Hi,
I have an XML file with following structure. Between following tags I have pipedelimited records with newline characters (Data1|1|2|3)
<![CDATA[
and
]]>
I need to read the data between above tags so that my output is a flat file with pipedelimited records.
<BOS>
<Header>
<TTC>ABC</TTC>
</Header>
<Payload>
<Data>
<![CDATA[ Data1|1|2|3 \n
Data2|4|5|6 \n
--
--
Data3|3|5|6|7 \n
]]>
<Data>
</Payload>
</BOS>
Thanks
DSR
awk '/<\!/,/]]/{print}' infile | sed -e 's/\<\!\[CDATA\[ //' -e 's/\]\]\>//'
or....
awk '/\!\[CDATA\[/ , /]]/ {if (!/\!\[CDATA\[/&&!/]]/)print}' file
That was good one but it is ignoring the whole line.
But after, <![CDATA[, there is ,Data1|1|2|3, which need to be displayed.
The command line awk displayed this.....
Data2|4|5|6 \n
--
--
Data3|3|5|6|7 \n
is it not the aim ????
>cat file
<BOS>
<Header>
<TTC>ABC</TTC>
</Header>
<Payload>
<Data>
<![CDATA[ Data1|1|2|3 \n
Data2|4|5|6 \n
--
--
Data3|3|5|6|7 \n
]]>
<Data>
</Payload>
</BOS>
If you see the OP infile, you are missing the one which is on the red when you get your result.

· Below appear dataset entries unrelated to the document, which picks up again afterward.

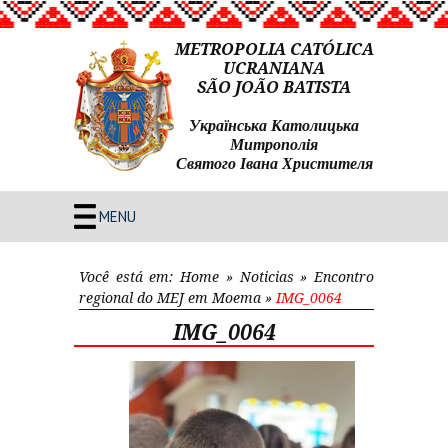
METROPOLIA CATÓLICA
UCRANIANA
SÃO JOÃO BATISTA
Українська Католицька
Митрополія
Святого Івана Христителя
MENU
Você está em:
Home
»
Noticias
»
Encontro
regional do MEJ em Moema
»
IMG_0064
IMG_0064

Yes, i haven't seen, it's true...
ripat
8
How about this?
awk -F' ' '/<!\[CDATA/,/\]\]>/ {if(!/^\]/)print $(NF>2?2:1)}' file
An alternative to awk, if the file is a well formed XML document, is to transform the file using an XSL stylesheet.
<?xml version="1.0"?>
<xsl:stylesheet xmlns:xsl="http://www.w3.org/1999/XSL/Transform" version="1.0">
<xsl:output method="text"/>
<xsl:template match="/">
<xsl:apply-templates select="//Data"/>
</xsl:template>
<xsl:template match="Data">
<xsl:copy-of select="."/>
</xsl:template>
</xsl:stylesheet>
xsltproc stylesheet file produces
Data1|1|2|3
Data2|4|5|6
Data3|3|5|6|7
Here you go:
sed '/>$/d; s/.*\[ //' myfile.xml
I presume there will always be a space after [ .
If not remove the space.